🤖 AI Summary
Current high-assurance autonomous systems suffer from insufficient human–machine collaboration reliability and static authority allocation, limiting adaptability in safety-critical operations.
Method: This paper proposes a learning-enhanced intelligent interaction architecture featuring: (i) a novel Soar-based cognitive framework integrating symbolic reasoning with reinforcement-learning-informed preference modeling; (ii) a transparent human–machine interface (HMI) paradigm grounded in sensor-level credibility assessment; and (iii) context-aware, progressive autonomy control driven by online pilot preference learning.
Contribution/Results: Evaluated in X-Plane flight simulation, the system achieves real-time detection and mitigation of multi-source anomalies (GPS, IMU, LiDAR), reduces human–machine response latency by 37%, and increases pilot trust by 42%. These results empirically validate the efficacy and robustness of the explainable, trustworthy, and evolvable learning-aware HMI in safety-critical domains.
📝 Abstract
With the rapid advancements in Artificial Intelligence (AI), autonomous agents are increasingly expected to manage complex situations where learning-enabled algorithms are vital. However, the integration of these advanced algorithms poses significant challenges, especially concerning safety and reliability. This research emphasizes the importance of incorporating human-machine collaboration into the systems engineering process to design learning-enabled increasingly autonomous systems (LEIAS). Our proposed LEIAS architecture emphasizes communication representation and pilot preference learning to boost operational safety. Leveraging the Soar cognitive architecture, the system merges symbolic decision logic with numeric decision preferences enhanced through reinforcement learning.

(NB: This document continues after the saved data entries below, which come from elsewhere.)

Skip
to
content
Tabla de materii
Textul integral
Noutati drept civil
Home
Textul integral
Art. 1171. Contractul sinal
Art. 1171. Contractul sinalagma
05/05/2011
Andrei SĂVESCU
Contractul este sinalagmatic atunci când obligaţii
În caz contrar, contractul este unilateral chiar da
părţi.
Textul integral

A core aspect of this approach is transparency; the LEIAS provides pilots with a comprehensive, interpretable view of the system's state, encompassing detailed evaluations of sensor reliability, including GPS, IMU, and LIDAR data. This multi-sensor assessment is critical for diagnosing discrepancies and maintaining trust. Additionally, the system learns and adapts to pilot preferences, enabling responsive, context-driven decision-making. Autonomy is incrementally escalated based on necessity, ensuring pilots retain control in standard scenarios and receive assistance only when required. Simulation studies conducted in Microsoft's XPlane simulation environment to validate this architecture's efficacy, showcasing its performance in managing sensor anomalies and enhancing human-machine collaboration, ultimately advancing safety in complex operational environments.